BEGIN PROVIDED RECORDS

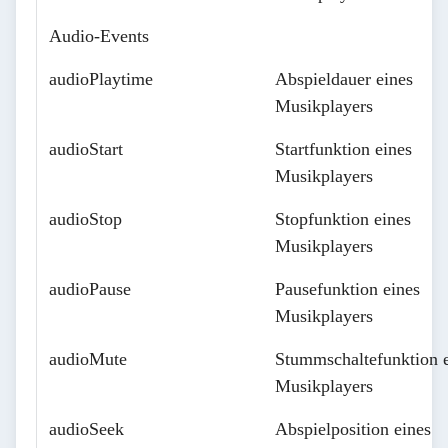
Audio-Events
audioPlaytime
Abspieldauer eines
Musikplayers
audioStart
Startfunktion eines
Musikplayers
audioStop
Stopfunktion eines
Musikplayers
audioPause
Pausefunktion eines
Musikplayers
audioMute
Stummschaltefunktion 
Musikplayers
audioSeek
Abspielposition eines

END PROVIDED RECORDS

(WORK REQUEST)
Write the listing out exactly, apart from its pictures.

(SOLVED PROBLEM)
Audio-Events
audioPlaytime
Abspieldauer eines
Musikplayers
audioStart
Startfunktion eines
Musikplayers
audioStop
Stopfunktion eines
Musikplayers
audioPause
Pausefunktion eines
Musikplayers
audioMute
Stummschaltefunktion 
Musikplayers
audioSeek
Abspielposition eines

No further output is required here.